Spécialisé en films documentaires populaires, Nicolas Paquet revient après Les sucriers avec un long métrage consacré à l’un des endroits que l’on connaît tous : la cantine. On a toutes et tous notre préférée, celle où l’on va parce que les frites sont plus croustillantes, celle où il y a de la sauce maison ou enfin celle où l’on a nos habitudes. Le cœur a ses raisons.
Le réalisateur d’Esprit de cantine nous propose de suivre deux propriétaires de casse-croûte dans leur quotidien. À Tadoussac, Nathalie, appuyée par la population, lutte pour l’agrandissement du Connaisseur. Elle croit profondément en l’avenir de son commerce. On vit avec elle sa lutte pour le maintenir en vie et assurer sa pérennité. À Saint-Alexandre-de-Kamouraska, Micheline, proche de la retraite et soutenue par ses quatre filles, se questionne sur l’avenir de Chez Mimi. Difficile en effet d’assurer la succession. Ce métier est un sacerdoce et il faut des gens passionnés et l’amour du travail chevillé au corps pour tenir le rythme.
Deux visions, deux manières de vivre la réalité d’une cantine au jour le jour, mais qui partagent un point commun fondamental : le même amour, la même passion.
Et c’est ce qui caractérise le plus le film de Nicolas Paquet. Cet amour sincère que le documentariste porte à ses personnages devient le fil conducteur. Quand le conjoint de Nathalie raconte de manière touchante et délicate sa rencontre avec sa femme, quand nous sommes témoins de l’amour d’une grand-maman pour ses enfants et ses petits-enfants ou lorsqu’on sent la dévotion pour ce travail qui revêt presque un caractère militant afin de sauvegarder ces espaces où les gens se parlent, chaque fois, le film nous amène au-delà de la simple évocation d’un patrimoine culturel. La cantine est un lieu de rassemblement, les habitués s’y retrouvent, échangent, prennent des nouvelles des uns et des autres. On y va en famille, entre amis, tous les âges s’y retrouvent.

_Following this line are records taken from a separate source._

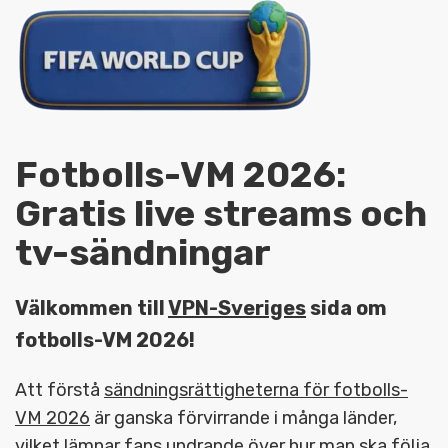
Fotbolls-VM 2026:
Gratis live streams och
tv-sändningar
Välkommen till
VPN-Sveriges
sida om
fotbolls-VM 2026!
Att förstå
sändningsrättigheterna för fotbolls-
VM 2026
är ganska förvirrande i många länder,
vilket lämnar fans undrande över hur man ska följa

Dans une alternance de plans fixes (allez, on ose la comparaison avec Wes Anderson) et de scènes du quotidien filmées caméra à l’épaule, le réalisateur saisit toute la poésie qui imprègne les lieux. Un judicieux travail de montage met en avant avec respect et amour les acteurs. Mine de rien, il y a quelque chose de rassurant et de profondément humain dans ce genre de traitement. À l’heure du narcissisme et de l’ego tout-puissant sur les réseaux sociaux et dans les médias numériques, un réalisateur qui s’efface devant son sujet et donne la parole à des gens du cru fait plaisir à voir.
Ce film ne se veut pas historique, n’allez pas non plus y chercher une analyse socioéconomique de la patate frite au Québec, là n’est pas le but du projet. Nous sommes devant un instantané, le portrait d’une réalité profondément ancrée au Québec qu’il nous incombe de chérir et de sauvegarder.
Parce qu’il y a de l’amour dans ces patates frites.